Many well intended policies come together to produce unintended, entangled procedures which form a barrier to quickly creating new initiatives.  Essentially this is a emergent property of the many policies which have been implemented over the years, as well as the many offices created to follow the many policies.  The result is fewer or slowed new initiatives leading to less innovation and collaboration. (Since almost by definition collaborative efforts will involve new initiatives.)  A confounding problem is that new technology is causing procedures to have to be reconsidered and policies reinterpreted which adds to the complexity.

There is data on policy to effort connections but it does not seem to be centrally accessible or uniformly stored.  And the large differences between  interpretation by individuals on every node in the PREP data which can change for every decision confound the problem of understanding what is really happening.

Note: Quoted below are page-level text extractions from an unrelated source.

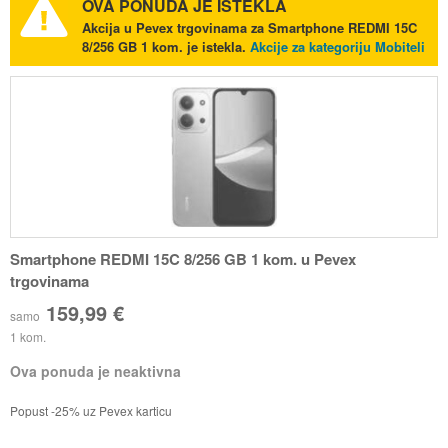
OVA PONUDA JE ISTEKLA
Akcija u Pevex trgovinama za Smartphone REDMI 15C
8/256 GB 1 kom. je istekla.
Akcije za kategoriju Mobiteli
Smartphone REDMI 15C 8/256 GB 1 kom. u Pevex
trgovinama
159,99 €
samo
1 kom.
Ova ponuda je neaktivna
Popust -25% uz Pevex karticu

New policies to instigate new initiatives are now being issued and fast results are expected, but because of this unseen mesh which holds up execution, the top levels are frustrated with the work not getting done.   Meanwhile the people in agencies feel that they are too constrained to get the new initiative started.  Since the mesh is invisible, solutions to change the system become confusing and difficult to follow because they normally add to the mesh rather than disentangle and streamline it.

Solution: Map the PREP (Policy-Responsibility-Effort-Procedure) data and use this map to create guidance on streamlining implementation of policies as well as identifying duplicate or unnecessary procedures.  The data should include the amount of ongoing or one time man hours involved in the effort to follow a procedure, the average calendar delay caused by a procedure, and any interdependency with other procedures.

How? Initially just collect the data in a standardized and centrally accessible format.   It will be almost immediately useful. Use collaborative techniques to collect a lot of data quickly even if it means lower quality data initially. Then gradually move the data to a Semantic/RDF storage system where it can be queried in many different ways and linked to the broader set of definitions such as law, case history etc.

This will be the start of making a more agile, collaborative and data centric government.

The Challenge to this approach: Besides data management which is not too bad initially.   A lot of these hidden paths are not 100% ok with 100%  of interpretations of policies,  so how do we create a collaborative environment without people worrying that the interpretations which allow them to get things done will be ruled to be incorrect?  It seems this needs to be a research project that can’t be looked for that purpose.